* [WHAT NEEDS TO BE DONE]: Beginning at the line containing "[twitter] (957, 2552)" in the material below and ending at the line containing "藤沢 (104, 122)", return each line exactly and add nothing.

^^^^^^^^^^^^^^^^

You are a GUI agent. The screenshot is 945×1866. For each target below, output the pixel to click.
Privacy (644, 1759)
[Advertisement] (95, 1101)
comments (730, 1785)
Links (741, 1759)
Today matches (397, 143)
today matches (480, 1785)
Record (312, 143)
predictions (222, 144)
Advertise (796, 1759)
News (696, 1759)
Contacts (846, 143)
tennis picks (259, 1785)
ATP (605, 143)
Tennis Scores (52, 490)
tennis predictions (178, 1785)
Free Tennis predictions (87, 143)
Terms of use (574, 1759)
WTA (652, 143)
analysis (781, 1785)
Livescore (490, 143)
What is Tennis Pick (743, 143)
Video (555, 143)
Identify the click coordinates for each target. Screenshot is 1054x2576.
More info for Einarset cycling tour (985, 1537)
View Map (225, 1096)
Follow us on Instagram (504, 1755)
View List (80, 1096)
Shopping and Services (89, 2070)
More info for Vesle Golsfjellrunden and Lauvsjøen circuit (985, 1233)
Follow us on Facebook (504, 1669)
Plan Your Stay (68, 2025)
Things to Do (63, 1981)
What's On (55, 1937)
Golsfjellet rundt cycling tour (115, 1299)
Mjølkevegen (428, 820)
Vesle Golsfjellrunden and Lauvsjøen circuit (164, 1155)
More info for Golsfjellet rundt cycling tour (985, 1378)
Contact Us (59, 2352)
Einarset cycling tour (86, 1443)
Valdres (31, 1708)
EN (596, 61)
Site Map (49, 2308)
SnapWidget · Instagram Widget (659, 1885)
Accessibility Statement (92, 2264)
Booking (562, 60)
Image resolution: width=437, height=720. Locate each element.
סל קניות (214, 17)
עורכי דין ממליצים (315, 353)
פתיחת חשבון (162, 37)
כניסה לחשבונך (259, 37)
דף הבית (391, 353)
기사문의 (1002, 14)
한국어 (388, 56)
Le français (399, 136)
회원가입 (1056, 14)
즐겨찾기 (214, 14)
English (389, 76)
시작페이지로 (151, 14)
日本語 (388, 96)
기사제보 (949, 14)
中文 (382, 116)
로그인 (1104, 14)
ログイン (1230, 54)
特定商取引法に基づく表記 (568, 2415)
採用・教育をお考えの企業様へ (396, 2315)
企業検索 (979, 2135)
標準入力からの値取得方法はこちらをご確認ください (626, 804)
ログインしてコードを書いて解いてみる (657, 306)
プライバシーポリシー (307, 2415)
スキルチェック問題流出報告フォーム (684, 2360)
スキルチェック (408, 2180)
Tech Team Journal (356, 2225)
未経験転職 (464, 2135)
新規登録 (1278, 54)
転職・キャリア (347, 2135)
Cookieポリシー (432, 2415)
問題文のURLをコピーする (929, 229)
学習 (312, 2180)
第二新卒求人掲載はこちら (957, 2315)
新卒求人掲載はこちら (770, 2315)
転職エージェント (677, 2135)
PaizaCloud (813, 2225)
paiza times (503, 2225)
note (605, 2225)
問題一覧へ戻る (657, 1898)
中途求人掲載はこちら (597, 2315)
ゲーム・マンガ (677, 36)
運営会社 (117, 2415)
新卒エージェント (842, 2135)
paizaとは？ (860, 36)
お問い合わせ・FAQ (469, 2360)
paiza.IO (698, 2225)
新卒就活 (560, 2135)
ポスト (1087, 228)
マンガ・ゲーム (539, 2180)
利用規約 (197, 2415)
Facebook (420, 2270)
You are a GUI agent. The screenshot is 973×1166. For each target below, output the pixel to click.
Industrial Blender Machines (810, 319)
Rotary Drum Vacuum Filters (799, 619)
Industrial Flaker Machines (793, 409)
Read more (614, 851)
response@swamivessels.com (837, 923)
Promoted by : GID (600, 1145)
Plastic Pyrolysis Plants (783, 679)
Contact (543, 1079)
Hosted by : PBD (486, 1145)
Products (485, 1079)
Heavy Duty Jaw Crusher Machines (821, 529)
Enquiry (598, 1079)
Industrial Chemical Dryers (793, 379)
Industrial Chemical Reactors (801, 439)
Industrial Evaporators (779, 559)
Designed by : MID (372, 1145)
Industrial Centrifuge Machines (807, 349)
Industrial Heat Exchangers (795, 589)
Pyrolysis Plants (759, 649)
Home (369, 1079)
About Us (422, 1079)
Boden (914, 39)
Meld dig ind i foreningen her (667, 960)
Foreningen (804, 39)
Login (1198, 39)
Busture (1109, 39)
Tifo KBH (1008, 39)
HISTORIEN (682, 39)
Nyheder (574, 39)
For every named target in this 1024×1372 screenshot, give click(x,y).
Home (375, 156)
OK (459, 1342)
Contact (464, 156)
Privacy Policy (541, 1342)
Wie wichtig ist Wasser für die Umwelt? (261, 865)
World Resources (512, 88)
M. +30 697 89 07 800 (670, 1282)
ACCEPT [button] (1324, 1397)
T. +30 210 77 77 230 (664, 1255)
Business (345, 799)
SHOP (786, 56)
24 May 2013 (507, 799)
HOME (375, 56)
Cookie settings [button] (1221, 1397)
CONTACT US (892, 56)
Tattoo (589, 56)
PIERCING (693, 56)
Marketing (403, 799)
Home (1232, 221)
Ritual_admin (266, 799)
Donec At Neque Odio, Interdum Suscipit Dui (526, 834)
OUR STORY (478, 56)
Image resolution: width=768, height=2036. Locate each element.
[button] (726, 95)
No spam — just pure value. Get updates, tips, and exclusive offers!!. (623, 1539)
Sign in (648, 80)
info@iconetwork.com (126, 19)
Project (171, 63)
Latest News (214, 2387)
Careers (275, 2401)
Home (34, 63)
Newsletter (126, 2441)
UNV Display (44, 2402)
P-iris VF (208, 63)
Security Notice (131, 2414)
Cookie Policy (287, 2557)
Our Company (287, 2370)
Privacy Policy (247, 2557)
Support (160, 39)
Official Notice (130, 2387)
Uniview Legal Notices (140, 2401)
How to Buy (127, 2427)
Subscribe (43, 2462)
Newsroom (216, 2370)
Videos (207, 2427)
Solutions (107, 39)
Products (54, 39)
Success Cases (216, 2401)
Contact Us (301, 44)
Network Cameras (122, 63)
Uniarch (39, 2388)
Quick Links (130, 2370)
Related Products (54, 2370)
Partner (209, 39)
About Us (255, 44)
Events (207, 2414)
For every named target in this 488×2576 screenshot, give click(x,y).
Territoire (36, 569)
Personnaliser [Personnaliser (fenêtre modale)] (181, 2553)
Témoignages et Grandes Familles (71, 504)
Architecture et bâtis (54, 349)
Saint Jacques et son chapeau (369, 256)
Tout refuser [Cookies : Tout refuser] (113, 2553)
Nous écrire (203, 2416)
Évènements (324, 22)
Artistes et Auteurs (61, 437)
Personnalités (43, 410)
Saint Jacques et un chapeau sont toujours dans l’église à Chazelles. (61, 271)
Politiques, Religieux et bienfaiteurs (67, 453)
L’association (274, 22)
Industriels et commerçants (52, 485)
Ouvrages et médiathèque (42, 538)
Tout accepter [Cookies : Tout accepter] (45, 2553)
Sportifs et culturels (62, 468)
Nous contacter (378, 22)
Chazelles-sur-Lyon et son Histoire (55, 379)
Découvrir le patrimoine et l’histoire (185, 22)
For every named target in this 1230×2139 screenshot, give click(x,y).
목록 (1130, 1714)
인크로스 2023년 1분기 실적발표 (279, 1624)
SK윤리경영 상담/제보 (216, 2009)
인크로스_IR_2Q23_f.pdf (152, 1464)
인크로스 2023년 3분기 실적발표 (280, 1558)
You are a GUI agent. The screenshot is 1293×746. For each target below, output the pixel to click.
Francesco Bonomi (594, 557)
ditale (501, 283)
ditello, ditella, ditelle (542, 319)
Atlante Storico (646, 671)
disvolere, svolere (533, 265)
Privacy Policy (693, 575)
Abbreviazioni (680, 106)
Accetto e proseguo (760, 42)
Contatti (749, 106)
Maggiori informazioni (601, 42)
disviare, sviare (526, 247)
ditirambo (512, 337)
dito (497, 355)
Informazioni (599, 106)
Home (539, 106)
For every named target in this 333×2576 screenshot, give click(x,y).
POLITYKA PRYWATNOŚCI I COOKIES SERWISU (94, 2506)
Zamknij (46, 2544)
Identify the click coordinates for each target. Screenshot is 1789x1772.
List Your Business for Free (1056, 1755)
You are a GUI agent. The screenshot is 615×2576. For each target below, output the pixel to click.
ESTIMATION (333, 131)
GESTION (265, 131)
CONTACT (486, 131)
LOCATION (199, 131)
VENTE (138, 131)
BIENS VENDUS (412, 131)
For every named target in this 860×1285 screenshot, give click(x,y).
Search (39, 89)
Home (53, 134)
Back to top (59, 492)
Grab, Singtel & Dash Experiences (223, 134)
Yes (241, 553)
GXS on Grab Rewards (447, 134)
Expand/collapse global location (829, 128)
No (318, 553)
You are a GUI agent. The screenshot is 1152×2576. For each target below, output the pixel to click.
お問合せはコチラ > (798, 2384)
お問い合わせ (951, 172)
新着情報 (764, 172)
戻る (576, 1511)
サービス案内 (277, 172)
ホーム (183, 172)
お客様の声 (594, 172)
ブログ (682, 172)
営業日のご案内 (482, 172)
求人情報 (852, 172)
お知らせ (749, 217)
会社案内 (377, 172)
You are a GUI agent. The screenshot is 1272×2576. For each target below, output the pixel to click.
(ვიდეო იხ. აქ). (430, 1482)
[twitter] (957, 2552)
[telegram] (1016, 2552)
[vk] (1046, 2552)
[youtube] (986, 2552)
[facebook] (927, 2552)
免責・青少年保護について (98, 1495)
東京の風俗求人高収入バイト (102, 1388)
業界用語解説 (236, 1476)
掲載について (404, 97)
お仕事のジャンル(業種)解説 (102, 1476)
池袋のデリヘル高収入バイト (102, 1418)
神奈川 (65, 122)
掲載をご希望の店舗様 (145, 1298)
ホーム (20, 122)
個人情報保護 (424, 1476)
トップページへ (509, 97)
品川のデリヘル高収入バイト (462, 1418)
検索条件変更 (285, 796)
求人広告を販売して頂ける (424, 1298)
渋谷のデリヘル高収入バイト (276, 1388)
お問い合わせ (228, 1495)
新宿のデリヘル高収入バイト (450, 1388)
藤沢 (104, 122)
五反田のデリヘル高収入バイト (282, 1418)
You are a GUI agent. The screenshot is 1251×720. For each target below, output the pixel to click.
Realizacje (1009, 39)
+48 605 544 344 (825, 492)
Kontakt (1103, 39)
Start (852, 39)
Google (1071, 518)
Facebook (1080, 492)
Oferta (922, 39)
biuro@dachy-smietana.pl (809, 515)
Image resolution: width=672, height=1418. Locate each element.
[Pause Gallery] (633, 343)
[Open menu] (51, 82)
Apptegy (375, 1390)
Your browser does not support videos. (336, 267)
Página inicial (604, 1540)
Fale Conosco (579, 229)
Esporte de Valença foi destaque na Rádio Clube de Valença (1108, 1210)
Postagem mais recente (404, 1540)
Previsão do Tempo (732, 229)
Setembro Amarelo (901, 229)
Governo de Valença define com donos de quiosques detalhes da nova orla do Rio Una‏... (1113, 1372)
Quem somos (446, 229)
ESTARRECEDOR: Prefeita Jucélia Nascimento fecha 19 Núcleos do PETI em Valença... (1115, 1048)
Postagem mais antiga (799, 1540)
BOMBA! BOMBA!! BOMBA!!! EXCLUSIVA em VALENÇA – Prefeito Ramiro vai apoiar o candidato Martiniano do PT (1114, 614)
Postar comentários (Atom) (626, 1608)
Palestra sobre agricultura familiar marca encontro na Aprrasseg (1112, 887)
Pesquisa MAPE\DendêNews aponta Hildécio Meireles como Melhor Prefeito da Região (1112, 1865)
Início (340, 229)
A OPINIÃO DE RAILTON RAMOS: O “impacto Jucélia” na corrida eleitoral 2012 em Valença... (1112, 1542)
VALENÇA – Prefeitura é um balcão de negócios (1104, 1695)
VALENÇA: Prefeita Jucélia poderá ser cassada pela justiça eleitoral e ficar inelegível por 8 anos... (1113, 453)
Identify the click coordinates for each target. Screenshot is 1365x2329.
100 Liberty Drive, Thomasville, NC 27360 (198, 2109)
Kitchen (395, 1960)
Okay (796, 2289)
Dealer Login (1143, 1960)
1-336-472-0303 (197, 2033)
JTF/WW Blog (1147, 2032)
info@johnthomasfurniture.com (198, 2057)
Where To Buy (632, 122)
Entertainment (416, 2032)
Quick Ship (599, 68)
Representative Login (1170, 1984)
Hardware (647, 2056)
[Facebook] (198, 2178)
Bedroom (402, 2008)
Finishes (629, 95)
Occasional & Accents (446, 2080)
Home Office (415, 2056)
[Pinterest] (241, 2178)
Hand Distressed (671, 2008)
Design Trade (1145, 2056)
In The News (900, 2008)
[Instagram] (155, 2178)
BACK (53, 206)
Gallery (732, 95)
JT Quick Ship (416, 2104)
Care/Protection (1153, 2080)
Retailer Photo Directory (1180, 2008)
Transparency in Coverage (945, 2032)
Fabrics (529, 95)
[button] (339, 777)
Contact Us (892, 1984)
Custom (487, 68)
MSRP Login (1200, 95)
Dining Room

^^^^^^^^^^^^^^^^

* [WRITTEN REPLY]:
[twitter] (957, 2552)
[telegram] (1016, 2552)
[vk] (1046, 2552)
[youtube] (986, 2552)
[facebook] (927, 2552)
免責・青少年保護について (98, 1495)
東京の風俗求人高収入バイト (102, 1388)
業界用語解説 (236, 1476)
掲載について (404, 97)
お仕事のジャンル(業種)解説 (102, 1476)
池袋のデリヘル高収入バイト (102, 1418)
神奈川 (65, 122)
掲載をご希望の店舗様 (145, 1298)
ホーム (20, 122)
個人情報保護 (424, 1476)
トップページへ (509, 97)
品川のデリヘル高収入バイト (462, 1418)
検索条件変更 (285, 796)
求人広告を販売して頂ける (424, 1298)
渋谷のデリヘル高収入バイト (276, 1388)
お問い合わせ (228, 1495)
新宿のデリヘル高収入バイト (450, 1388)
藤沢 (104, 122)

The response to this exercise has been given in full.